A recent review article, led by Martin Pumera from the Faculty of Electrical Engineering and Computer Science at VŠB-TUO, summarizes advances in the usage of low-dimensional materials for “green” ammonia production. Published in the esteemed journal Chemical Society Reviews (IF 44), the study, supported by the REFRESH project, focuses on photo- and electrocatalysis techniques as well as novel approaches to harness waste nitrogen compounds. The review article compares various methods for ammonia synthesis and highlights potential pathways toward more sustainable production, including applications in wastewater treatment and carbon-free energy systems. 

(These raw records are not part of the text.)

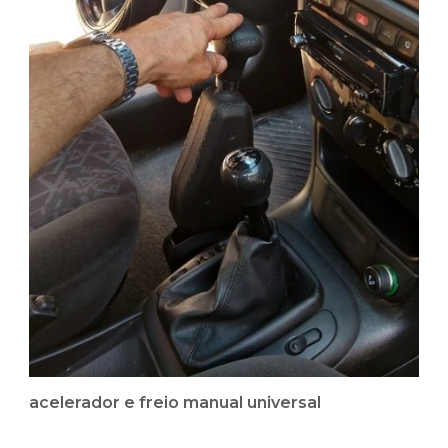
acelerador e freio manual universal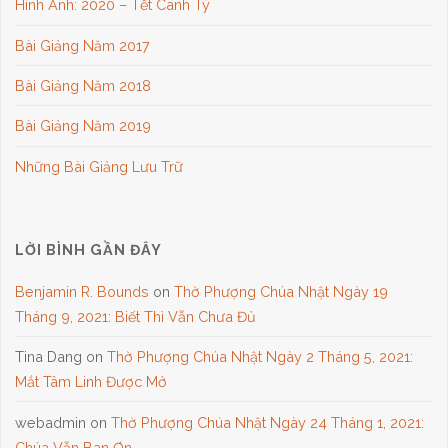
Hình Ảnh: 2020 – Tết Canh Tý
Bài Giảng Năm 2017
Bài Giảng Năm 2018
Bài Giảng Năm 2019
Những Bài Giảng Lưu Trữ
LỜI BÌNH GẦN ĐÂY
Benjamin R. Bounds
on
Thờ Phượng Chúa Nhật Ngày 19
Tháng 9, 2021: Biết Thì Vẫn Chưa Đủ
Tina Dang
on
Thờ Phượng Chúa Nhật Ngày 2 Tháng 5, 2021:
Mắt Tâm Linh Được Mở
webadmin
on
Thờ Phượng Chúa Nhật Ngày 24 Tháng 1, 2021:
Chúa Vẫn Ban Ơn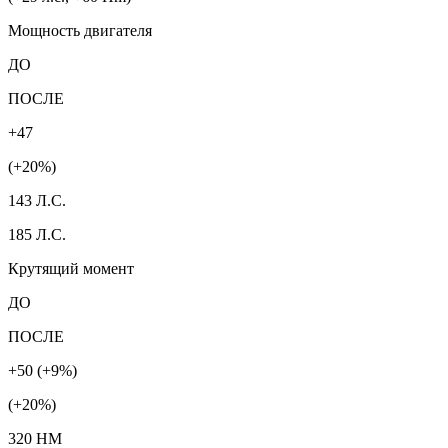
Мощность двигателя
ДО
ПОСЛЕ
+47
(+20%)
143 Л.С.
185 Л.С.
Крутящий момент
ДО
ПОСЛЕ
+50 (+9%)
(+20%)
320 HM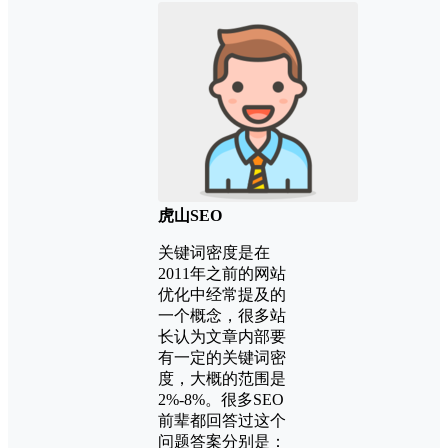
虎山SEO
关键词密度是在
2011年之前的网站
优化中经常提及的
一个概念，很多站
长认为文章内部要
有一定的关键词密
度，大概的范围是
2%-8%。很多SEO
前辈都回答过这个
问题答案分别是：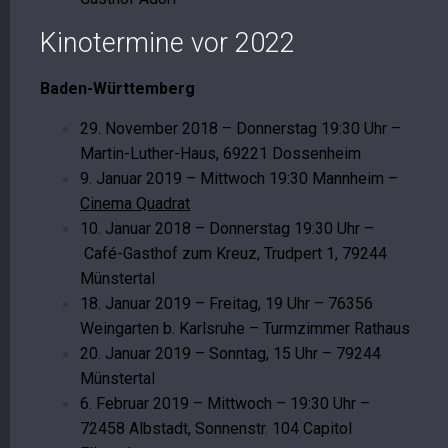
Kinotermine vor 2022
Baden-Württemberg
29. November 2018 – Donnerstag 19:30 Uhr –
Martin-Luther-Haus, 69221 Dossenheim
9. Januar 2019 – Mittwoch 19:30 Mannheim –
Cinema Quadrat
10. Januar 2018 – Donnerstag 19:30 Uhr –
Café-Gasthof zum Kreuz, Trudpert 1, 79244
Münstertal
18. Januar 2019 – Freitag, 19 Uhr – 76356
Weingarten b. Karlsruhe – Turmzimmer Rathaus
20. Januar 2019 – Sonntag, 15 Uhr – 79244
Münstertal
6. Februar 2019 – Mittwoch – 19:30 Uhr –
72458 Albstadt, Sonnenstr. 104 Capitol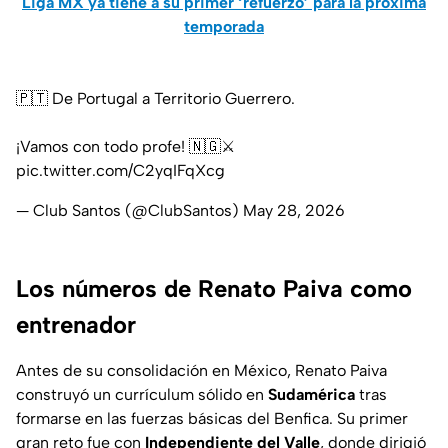
Liga MX ya tiene a su primer ‘refuerzo’ para la próxima
temporada
🇵🇹 De Portugal a Territorio Guerrero.
¡Vamos con todo profe! 🇳🇬⚔️
pic.twitter.com/C2yqIFqXcg
— Club Santos (@ClubSantos)
May 28, 2026
Los números de Renato Paiva como
entrenador
Antes de su consolidación en México, Renato Paiva
construyó un currículum sólido en
Sudamérica
tras
formarse en las fuerzas básicas del Benfica. Su primer
gran reto fue con
Independiente del Valle
, donde dirigió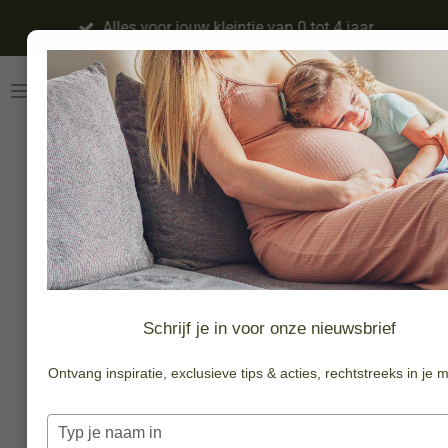
Ga
Alles voor jouw kleintje van 0 tot 4 jaar
direct
naar
de
hoofdinhoud
Zeep vlokken
lavendel
-40%
€ 7,89
€ 13,30
Schrijf je in voor onze nieuwsbrief
In
Ontvang inspiratie, exclusieve tips & acties, rechtstreeks in je m
winkelwagen
Typ
je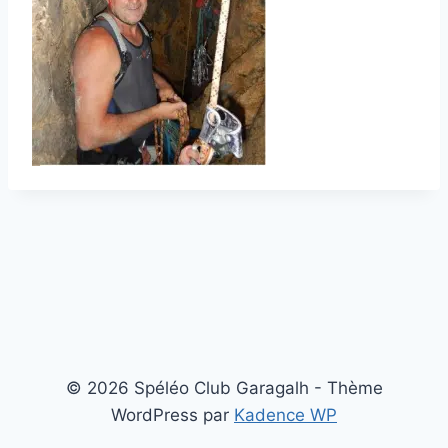
© 2026 Spéléo Club Garagalh - Thème
WordPress par
Kadence WP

Ammonia is a vital chemical, extensively used in agriculture and industry. Recently, it has also gained importance for storage, transportation, and energy recovery purposes. Ammonia ( NH3 ) acts as a carbon-free carrier of hydrogen and energy (unlike its carbon counterpart, methane – CH4) and, unlike hydrogen, is significantly cheaper to transport. However, traditional ammonia production is highly energy-intensive and contributes to increased global CO2 emissions. Consequently, researchers are exploring new, more economical, and efficient methods for ammonia synthesis, aiming to leverage its carbon-free properties for energy storage and transport. Notably, the electrochemical reduction of nitrates to ammonia using advanced catalytic materials shows promising potential to accelerate the reaction and improve efficiency.

In the article Low-dimensional materials for ammonia synthesis, researchers from VŠB-TUO describe how materials with a thickness of a few atoms, such as graphene or nanowires, can play a key role in catalytic processes that reduce energy consumption and eliminate carbon emissions. This review paper presents an extensive library of low-dimensional materials and categorizes their catalytic performance.

“Our goal was to provide a comprehensive overview of the catalytic properties of low-dimensional materials that could enhance the efficiency of ammonia production and promote the synthesis of value-added products. The publication confirms our research team’s position among the leaders in the field of green chemistry and nanomaterials,” said team leader Martin Pumera from the Advanced Nanorobots and Multiscale Robotics Lab, who also works in one of the REFRESH project’s living labs.

The low-dimensional materials under study have unique properties that allow them to efficiently convert nitrogen or nitrates into ammonia using light, electricity, or a combination of the two. Such approaches can be greener and more energy-efficient than current industrial methods. In addition, these new processes can also help to purify water of harmful substances such as nitrates, while enabling the production of valuable chemicals such as urea. The article thus provides a comprehensive overview of how these new materials can contribute to a more sustainable chemistry.